American Bittern and the Limberlosst swamp

4/5/2015

 
Picture
American Bittern by Alexandra Forsythe

If you ever have any doubt about the importance of restoring the Limberlost Swamp and others like it, take a walk through the area, pause, close your eyes, and listen. Listen carefully to all that you hear. If you are quite still, you might hear something that sounds like a water pump. That is the sound of conservation success: the return of an endangered but amazing bird. That is the sound of an American Bittern.


Despite its size (23” – 33” inches in length with a wingspan of 36”), this member of the heron family can be quite difficult to see. It is a master of camouflage! With the American Bittern’s thick neck and bill, yellow eyes, and stripes of brown, tan and white, it blends perfectly in the tall reeds.
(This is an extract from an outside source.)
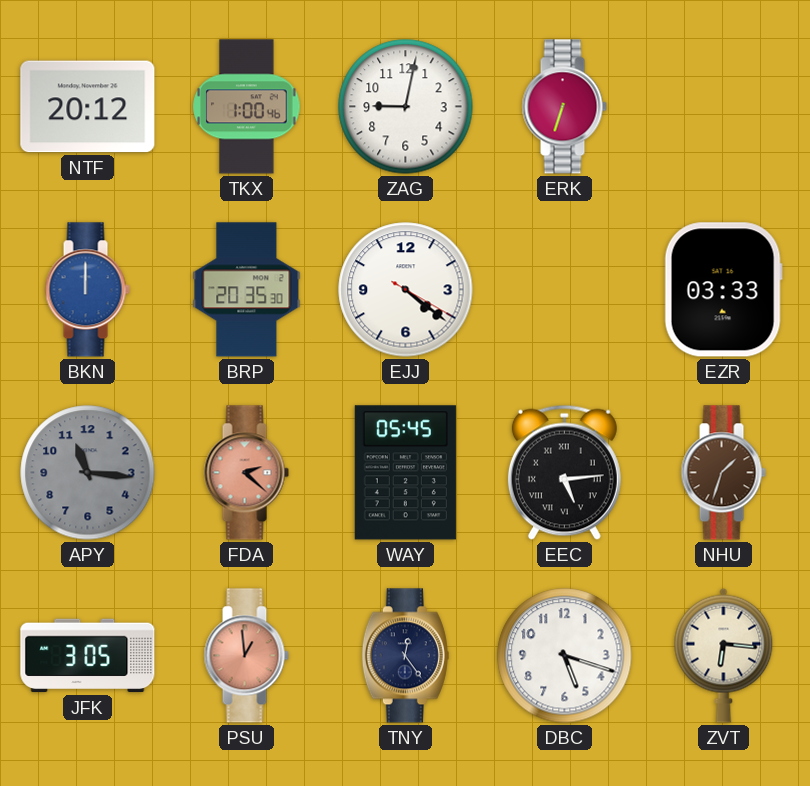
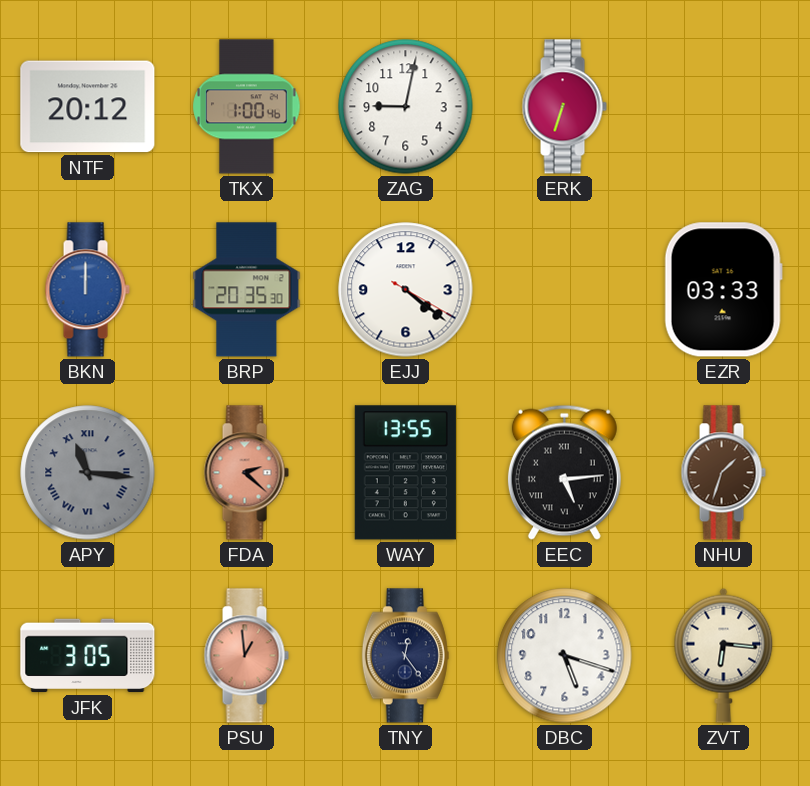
APY numerals: Arabic -> Roman
WAY: 05:45 -> 13:55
American Bitterns are usually solitary birds and they move slowly and fluidly through the vegetation imitating the movement of the plants (watch a video here). Even when they are actively searching for food, they do so in low light and usually use a “stand and wait” approach to hunting.

When alarmed, the American Bittern will not fly away as other herons do. Instead, it will hold perfectly still with its beak straight up in the air in an attempt to become indistinguishable from the plants surrounding it. Professor Walter Barrows was impressed with the Bittern’s ability to blend so perfectly with the swaying cattails and described his observations in “Life History of Marsh Birds”: “As we stood admiring the bird and his sublime confidence in his invisibility, a light breeze ruffled the surface of the previously calm water and set the cattail flags rustling. Instantly the bittern began to sway gently from side to side with an undulating motion which was most pronounced in the neck but was participated in by the body and even the legs. So obvious was the motion that it was impossible to overlook it, yet when the breeze subsided and the flags became motionless the bird stood as rigid as before and left us wondering whether after all our eyes might not have deceived us.”

The American Bittern has a unique, gulping “oong-ka-choonk” call that has been described as sounding like a water pump. Nutall described it as “the interrupted bellowing of a bull, but hollower and louder, and is heard at a mile’s distance, as if issued from some formidable being that resided at the bottom of the waters.” In “Summer”, Henry David Thoreau joked that the Bittern was able to make that watery call by thrusting its bill deep into the ground until it found water: “I went to the place, but could see no water, which makes me doubt if water is necessary to it in making the sound. Perhaps it thrusts its bill so deep as to reach water where it is dry on the surface. It does not sound loud near at hand, and it is remarkable that it should be heard so far. Perhaps it is pitched on a favorable key.” In fact, a specialized esophagus allows the American Bittern to make that distinctive call.

It is believed that American Bitterns migrate individually or in small groups of two or three at night. They overwinter in southern coastal areas and Central America, returning to Indiana in the spring.

Sadly, the American Bittern is endangered in Indiana due to habitat loss. Studies have found that American Bitterns require at least 6 acres of wetlands in which to nest, but such wetlands are now difficult to find in Indiana. Limberlost is a rare jewel! Indiana is fourth in the nation in percentage of wetlands lost: 87% since the 1780’s. The vast majority of the loss has been due to drainage for agriculture. Fortunately, there are programs in place to restore wetlands. For example, the U.S. Fish and Wildlife Service and the USDA (NRCS) have programs that will reimburse landowners up to 100% of the expenses incurred for the restoration of wetlands, and the Indiana Heritage Trust has acquired thousands of acres through the environmental license plate program. There are also conservation organizations like ACRES Land Trust that preserve important habitats. Of course, there are ongoing conservation efforts at Limberlost that could use your support, as well. With such programs and organizations in place, the American Bittern may one day become more common in Indiana and be removed from our state’s “State Endangered” list.